Teresa ist das Märchen vom lieben Schwesternmädchen. Wir haben uns erlaubt, das Märchen weiterzuschreiten. Mit Alternativenden. Sie dürfen sich eins aussuchen.

„Teresa übernahm in der Krise am Stück 40 Doppeldienste! Je 16 Stunden hielt sie die Hände unzähliger Coronainfizierter, wischte und tupfte ihnen die Stirn und streichelte mit ihren kühlen Händen über die Wangen der fiebrigen Menschen. Tränen rannten ihr über die Wange, angesichts so unendlichen Leids. Wenn es doch bloß eine Schutzausrüstung gegeben hätte! Doch was zählte schon ihr eigenes Leben? Bis zum bittren Ende würde sie durchhalten! Das war sie diesen Menschen als treusorgende Seele doch schuldig!“

Variable Enden:

  • Die La Traviata Variante: alles Hoffen war vergeblich. Die Schutzausrüstung kam nicht. Und als auch die bayerischen Brötchen ausblieben, da wusste sie nicht ein noch aus. Eines Morgens bekam sie Kopfschmerzen. Und Husten. Für die weißen Lilien war Wochen später kein Geld vom Klinikverbund da. Doch ihr Name kam auf eine Liste auf dem städtischen Marktplatz. Leider fing ihr Nachname mit Z an. Und wurde nie gelesen.
  • Die Arztroman Variante: Doch da kam Doktor Stephan Frank um die Ecke! Sie sah ihm tief in die Augen. „Doktor, Doktor! Wir verlieren ihn!“ hörte sie sich noch rufen. Dann trug er sie auf seinen starken Armen aus dem Zimmer, ritt mit ihr auf seinem weißen Schimmel in sein Landhaus. Sie heirateten, bekamen vier Kinder. Er wurde Oberarzt und lernte letztlich eine Schwesternschülerin kennen. Teresa wurde geschieden und starb in Altersarmut. „Hätte ich doch damals nur für mehr Lohn gekämpft“ weinte sie, als sie ihren Rentenbescheid sah, von dem nach den Kindererziehungszeiten und Teilzeit nichts mehr übrig war.
  • Die Krasse-Feministin_Variante: Teresa riss sich zusammen und dachte: „Scheiss doch drauf! Ich habe jetzt besseres zu tun und während ich hier arbeite, können sich ja die, die darauf Bock haben, für mehr Gehalt einsetzen.“ Teresa bekam einen Crashkurs in Intensivpflege. Nach der Krise studierte sie A und I Pflege, machte einen Master und einen Doktor, wurde echt gut bezahlt, schrieb viele coole Bücher über Beatmungssituationen bei Pandemien. Ihre Rente war so üppig, dass sie am Ende ihres Lebens immer genug zu essen hatte. Und Pflege konnte sie sich auch leisten. Das war geil. Nur das Motorradfahren hat sie mit 80 Jahren aufgegeben.

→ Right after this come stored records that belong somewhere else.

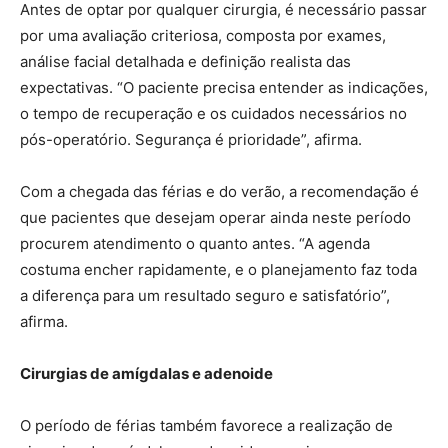
Antes de optar por qualquer cirurgia, é necessário passar
por uma avaliação criteriosa, composta por exames,
análise facial detalhada e definição realista das
expectativas. “O paciente precisa entender as indicações,
o tempo de recuperação e os cuidados necessários no
pós-operatório. Segurança é prioridade”, afirma.
Com a chegada das férias e do verão, a recomendação é
que pacientes que desejam operar ainda neste período
procurem atendimento o quanto antes. “A agenda
costuma encher rapidamente, e o planejamento faz toda
a diferença para um resultado seguro e satisfatório”,
afirma.
Cirurgias de amígdalas e adenoide
O período de férias também favorece a realização de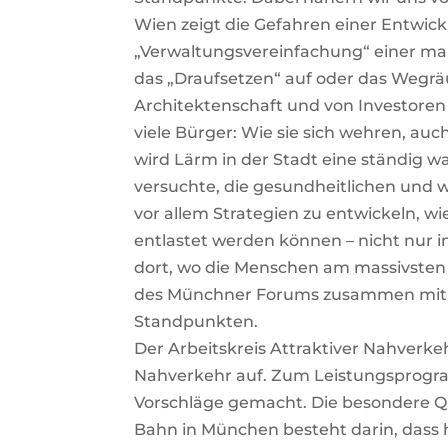
Wien zeigt die Gefahren einer Entwick
„Verwaltungsvereinfachung“ einer ma
das „Draufsetzen“ auf oder das Wegrä
Architektenschaft und von Investoren 
viele Bürger: Wie sie sich wehren, auc
wird Lärm in der Stadt eine ständig 
versuchte, die gesundheitlichen und w
vor allem Strategien zu entwickeln,
entlastet werden können – nicht nur i
dort, wo die Menschen am massivsten b
des Münchner Forums zusammen mit 
Standpunkten.
Der Arbeitskreis Attraktiver Nahverkeh
Nahverkehr auf. Zum Leistungsprogra
Vorschläge gemacht. Die besondere Qua
Bahn in München besteht darin, dass 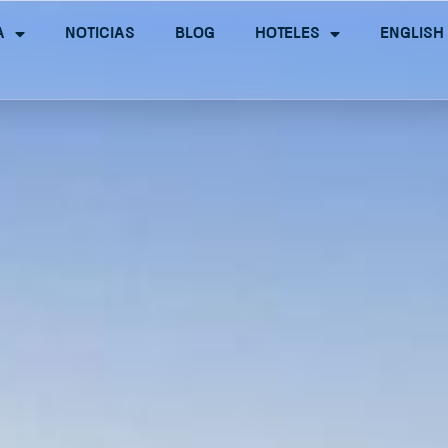
a
Noticias
Blog
Hoteles
English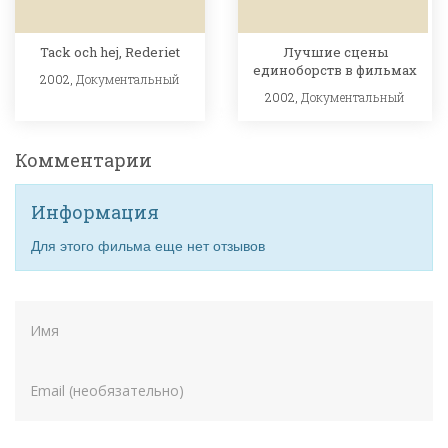
Tack och hej, Rederiet
Лучшие сцены
единоборств в фильмах
2002,
Документальный
2002,
Документальный
Комментарии
Информация
Для этого фильма еще нет отзывов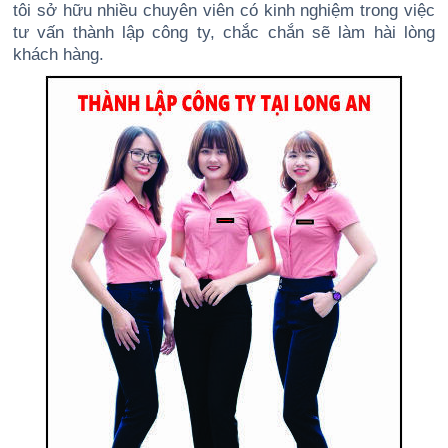
tôi sở hữu nhiều chuyên viên có kinh nghiệm trong việc
tư vấn thành lập công ty, chắc chắn sẽ làm hài lòng
khách hàng.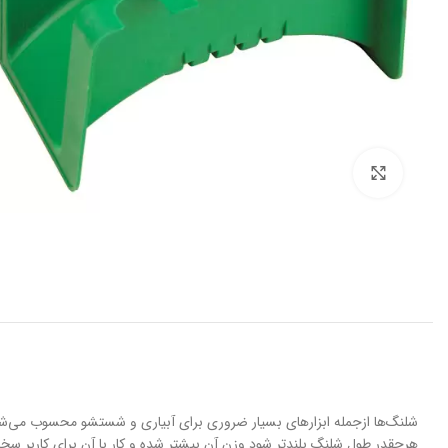
برای بزرگنمایی کلیک کنید
شلنگ‌ها ازجمله ابزار‌های بسیار ضروری برای آبیاری و شستشو محسوب می‌ش
هرچقدر طول شلنگ بلندتر شود وزن آن بیشتر شده و کار با آن برای کاربر سخ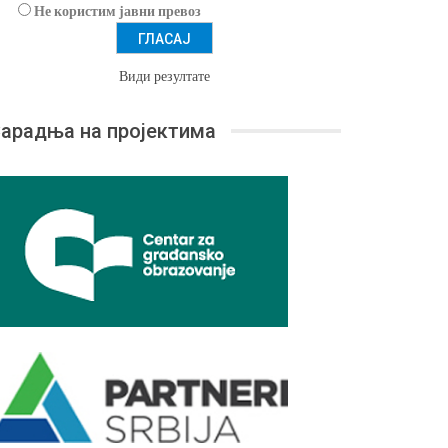
Не користим јавни превоз
Види резултате
арадња на пројектима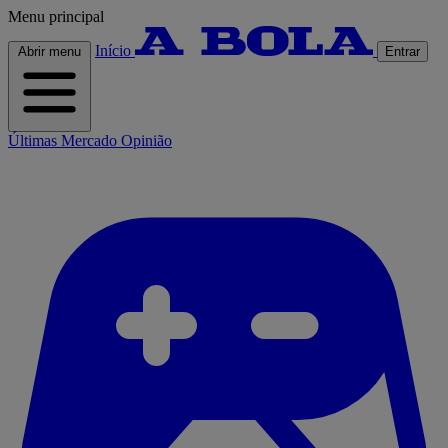
Menu principal
Início
Abrir menu
Entrar
Últimas
Mercado
Opinião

Ich bin für C. Aber was weiß ich schon?

6 Kommentare zu „Mutter, äh, Schwester Teresa – ein Covidmärchen

  1. Brillant geschrieben – brillant erfasst – brillant auf den Punkt gebracht!

    Aktuell gibt Pflege das größte Sozialkredit der Welt. Ihr Kapital: implizites Wissen, eingebunden in Manpower mit ein professionelle Feeling i.S. einer Capability_approach. Beste Zeit Wandel und Handel zu verknüpfen!

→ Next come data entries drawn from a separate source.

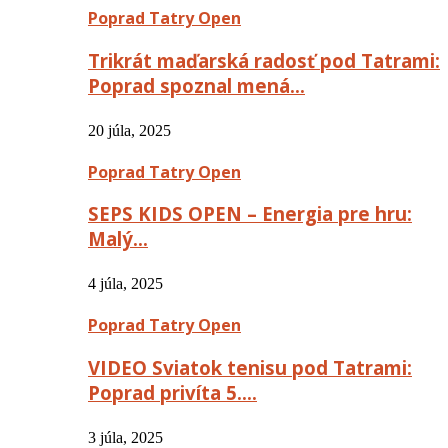
Poprad Tatry Open
Trikrát maďarská radosť pod Tatrami:
Poprad spoznal mená…
20 júla, 2025
Poprad Tatry Open
SEPS KIDS OPEN – Energia pre hru:
Malý…
4 júla, 2025
Poprad Tatry Open
VIDEO Sviatok tenisu pod Tatrami:
Poprad privíta 5….
3 júla, 2025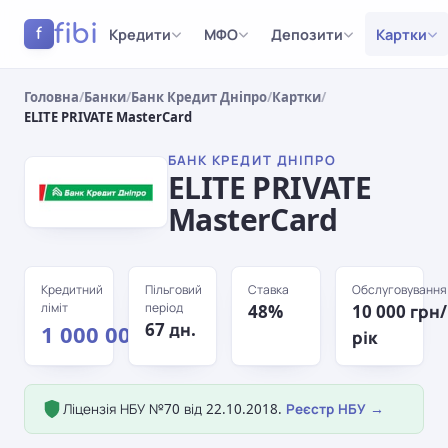
fibi
Кредити
МФО
Депозити
Картки
f
Головна
/
Банки
/
Банк Кредит Дніпро
/
Картки
/
ELITE PRIVATE MasterCard
БАНК КРЕДИТ ДНІПРО
ELITE PRIVATE
MasterCard
Кредитний
Пільговий
Ставка
Обслуговування
ліміт
період
48%
10 000 грн/
67 дн.
1 000 000 грн
рік
Ліцензія НБУ №70 від 22.10.2018.
Реєстр НБУ →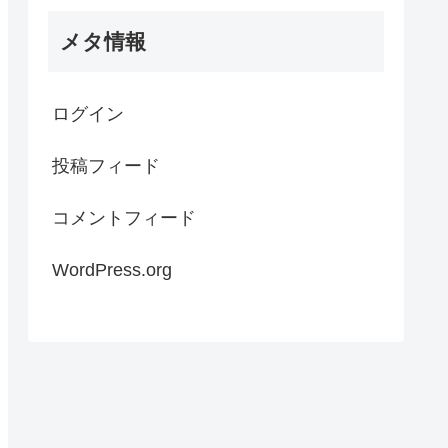
メタ情報
ログイン
投稿フィード
コメントフィード
WordPress.org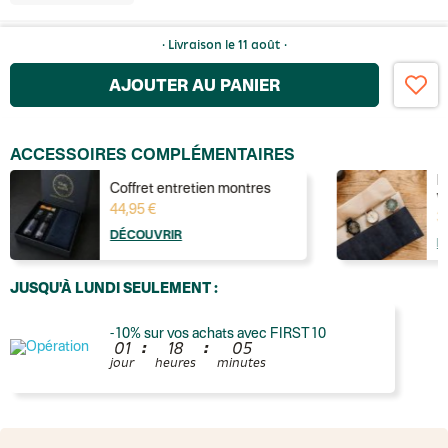
· Livraison
le 11 août
·
AJOUTER AU PANIER
ACCESSOIRES COMPLÉMENTAIRES
M
Coffret entretien montres
v
44,95 €
3
DÉCOUVRIR
D
JUSQU'À LUNDI SEULEMENT :
-10% sur vos achats avec FIRST10
:
:
0
1
1
8
0
5
jour
heures
minutes
France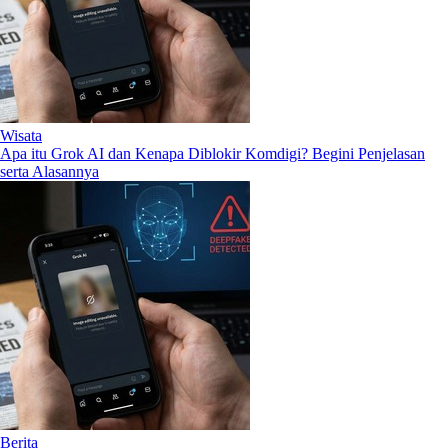
Wisata
Apa itu Grok AI dan Kenapa Diblokir Komdigi? Begini Penjelasan
serta Alasannya
Berita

    Das Vermögen, das gelingende Pflege ermöglicht, sofern sie sich als Sozialbroker versteht (was sie UNBEDINGT sollte) sollte Pflege sich auch verzinsen lassen. Wuchern mit ihre Gaben und Talente!

    Sonst wird Care, das Core von Cure nicht als Zukunftsgestalter wahrgenommen: wenn sie sich selbst nicht ernst nimmt.

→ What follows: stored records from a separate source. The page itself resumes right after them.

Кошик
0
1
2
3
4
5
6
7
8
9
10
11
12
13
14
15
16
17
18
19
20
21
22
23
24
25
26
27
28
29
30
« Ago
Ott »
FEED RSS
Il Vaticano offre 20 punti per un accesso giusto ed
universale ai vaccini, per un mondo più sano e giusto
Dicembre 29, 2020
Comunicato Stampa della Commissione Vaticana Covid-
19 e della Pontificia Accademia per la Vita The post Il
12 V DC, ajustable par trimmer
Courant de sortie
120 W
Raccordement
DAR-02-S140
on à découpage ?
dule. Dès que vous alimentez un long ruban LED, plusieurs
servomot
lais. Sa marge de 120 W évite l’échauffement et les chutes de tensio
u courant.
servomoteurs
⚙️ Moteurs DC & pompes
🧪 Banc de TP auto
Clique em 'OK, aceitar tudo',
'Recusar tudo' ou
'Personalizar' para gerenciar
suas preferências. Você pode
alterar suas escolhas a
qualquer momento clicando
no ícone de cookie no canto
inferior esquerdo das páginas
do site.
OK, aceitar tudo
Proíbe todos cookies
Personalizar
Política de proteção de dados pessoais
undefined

    Mit Selbstopfer auf den Altar einer vergötterte Funktionaliät vergeudet sie bloß ihre Ressourcen: Das ist sinnlos.Das ist zwecklos. Das ist nutzlos und ein Affront gegen aufgeklärter, gut gepflegter Ratio.

    Iphigenia auf Taurs Opfer hört sich bei Gluck fantastisch an – Händel bringt das Opfer vonJephtas Tochter aufs feinste zum erklingen aber Theresas Opfer bleibt unerhört – stumm – also: unerhört!